● **What this task involves**:
Without the pictures, set down exactly the lines from the one that contains "Edytuj, aby rozpocząć. Zastąp własne dane i" to the end of the entries, both included, and nothing besides.
—————
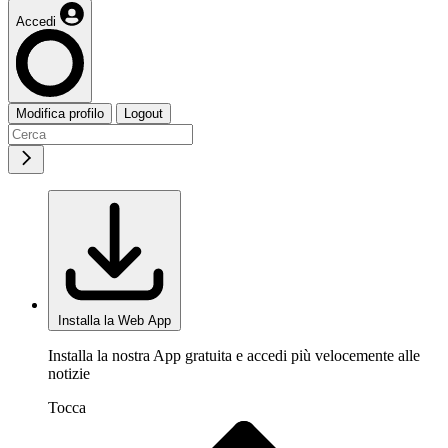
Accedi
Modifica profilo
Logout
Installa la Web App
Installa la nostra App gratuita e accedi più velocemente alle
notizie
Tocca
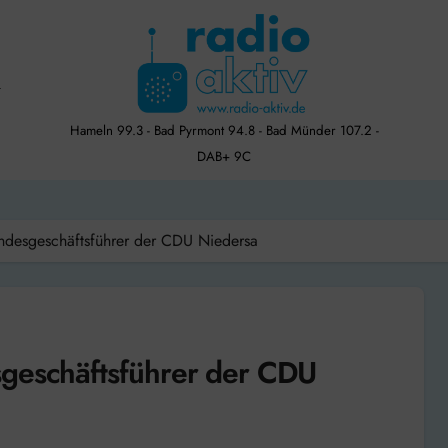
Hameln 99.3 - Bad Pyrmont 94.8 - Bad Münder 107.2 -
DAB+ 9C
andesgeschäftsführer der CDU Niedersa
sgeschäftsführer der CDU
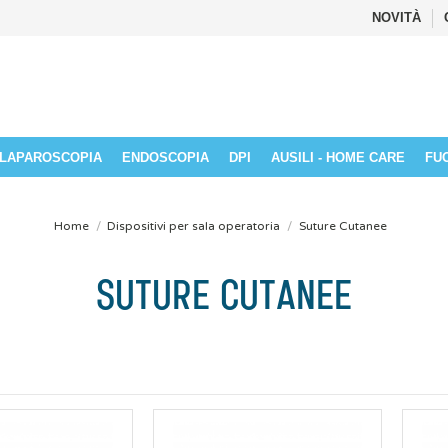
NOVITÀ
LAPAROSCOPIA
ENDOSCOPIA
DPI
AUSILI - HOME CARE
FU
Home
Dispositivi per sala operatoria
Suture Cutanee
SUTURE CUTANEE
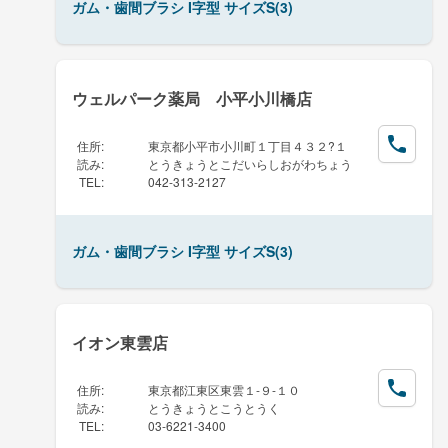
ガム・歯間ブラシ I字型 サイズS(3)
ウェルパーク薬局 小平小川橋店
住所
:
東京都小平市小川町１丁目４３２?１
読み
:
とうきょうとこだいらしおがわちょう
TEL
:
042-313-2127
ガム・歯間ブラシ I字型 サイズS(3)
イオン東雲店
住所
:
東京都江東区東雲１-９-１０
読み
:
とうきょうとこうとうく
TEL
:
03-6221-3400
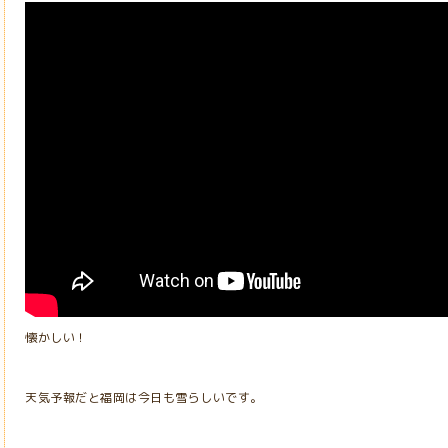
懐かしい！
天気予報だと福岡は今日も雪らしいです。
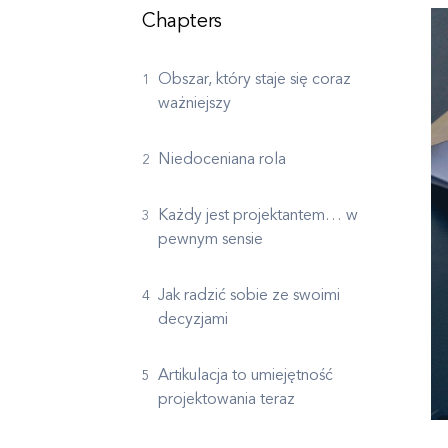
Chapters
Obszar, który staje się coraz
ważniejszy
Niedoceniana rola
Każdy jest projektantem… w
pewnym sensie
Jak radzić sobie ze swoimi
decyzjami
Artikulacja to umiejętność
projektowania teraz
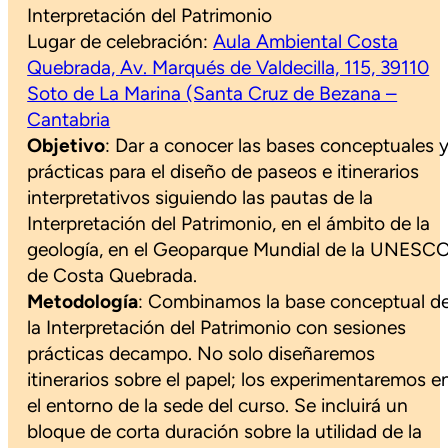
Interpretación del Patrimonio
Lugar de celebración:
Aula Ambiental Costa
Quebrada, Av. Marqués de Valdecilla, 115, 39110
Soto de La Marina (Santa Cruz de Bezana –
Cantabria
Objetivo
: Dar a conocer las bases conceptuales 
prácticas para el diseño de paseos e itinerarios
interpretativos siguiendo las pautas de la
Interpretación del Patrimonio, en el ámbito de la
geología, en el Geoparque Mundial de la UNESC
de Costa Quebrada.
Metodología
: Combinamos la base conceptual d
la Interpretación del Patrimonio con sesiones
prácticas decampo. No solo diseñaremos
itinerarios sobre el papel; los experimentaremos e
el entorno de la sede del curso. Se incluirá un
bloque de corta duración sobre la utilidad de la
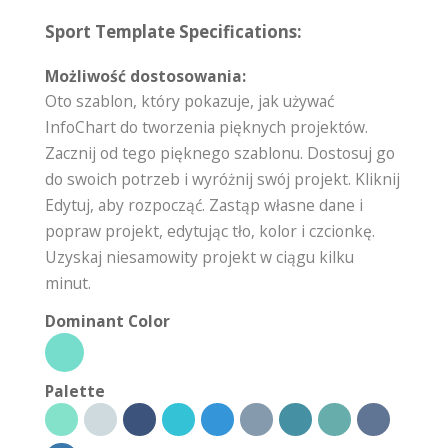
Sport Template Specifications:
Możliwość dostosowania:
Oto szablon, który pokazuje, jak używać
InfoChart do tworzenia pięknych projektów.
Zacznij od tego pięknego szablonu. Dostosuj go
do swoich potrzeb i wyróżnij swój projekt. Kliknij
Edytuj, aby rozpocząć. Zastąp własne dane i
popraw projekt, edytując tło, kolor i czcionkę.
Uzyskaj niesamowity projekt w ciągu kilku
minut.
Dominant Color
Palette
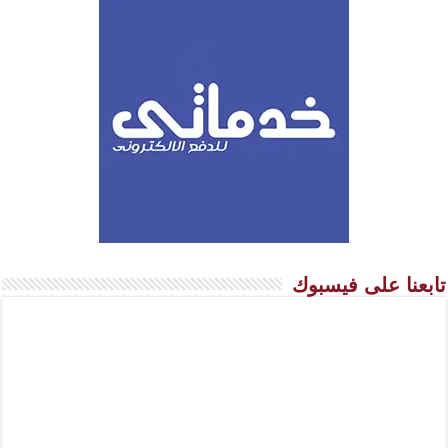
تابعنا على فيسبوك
—————
● **Reply to the exercise**:
Edytuj, aby rozpocząć. Zastąp własne dane i
popraw projekt, edytując tło, kolor i czcionkę.
Uzyskaj niesamowity projekt w ciągu kilku
minut.
Dominant Color
Palette
تابعنا على فيسبوك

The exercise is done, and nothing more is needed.